Goal of the exercise => Go through the entries below and work out how many lines include "esse"; give only that number.

Data to process =>

******

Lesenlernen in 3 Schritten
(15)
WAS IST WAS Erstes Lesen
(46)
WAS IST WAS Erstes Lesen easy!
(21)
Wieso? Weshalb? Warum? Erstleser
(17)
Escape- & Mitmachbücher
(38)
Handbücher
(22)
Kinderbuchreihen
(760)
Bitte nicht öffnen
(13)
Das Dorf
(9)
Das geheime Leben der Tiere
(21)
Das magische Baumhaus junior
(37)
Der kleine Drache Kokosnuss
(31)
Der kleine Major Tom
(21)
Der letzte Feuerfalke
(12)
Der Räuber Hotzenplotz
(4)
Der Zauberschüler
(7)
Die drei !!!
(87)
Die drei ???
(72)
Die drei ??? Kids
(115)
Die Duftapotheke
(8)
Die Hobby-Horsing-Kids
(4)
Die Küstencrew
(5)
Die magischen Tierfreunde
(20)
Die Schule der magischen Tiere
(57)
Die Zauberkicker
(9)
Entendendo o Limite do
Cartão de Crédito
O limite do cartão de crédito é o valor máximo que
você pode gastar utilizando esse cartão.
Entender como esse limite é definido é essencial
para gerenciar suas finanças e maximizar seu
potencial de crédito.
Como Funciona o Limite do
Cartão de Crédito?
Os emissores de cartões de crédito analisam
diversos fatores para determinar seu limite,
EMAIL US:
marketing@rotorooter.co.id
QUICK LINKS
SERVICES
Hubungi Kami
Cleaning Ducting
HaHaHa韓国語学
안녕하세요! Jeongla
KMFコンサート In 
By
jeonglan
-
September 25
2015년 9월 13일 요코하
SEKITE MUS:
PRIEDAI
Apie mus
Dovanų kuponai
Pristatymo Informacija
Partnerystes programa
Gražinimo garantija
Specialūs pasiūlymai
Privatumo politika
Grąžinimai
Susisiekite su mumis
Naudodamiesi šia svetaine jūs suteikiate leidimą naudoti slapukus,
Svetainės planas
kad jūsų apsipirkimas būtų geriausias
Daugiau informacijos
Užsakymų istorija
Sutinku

******

Task answer => 2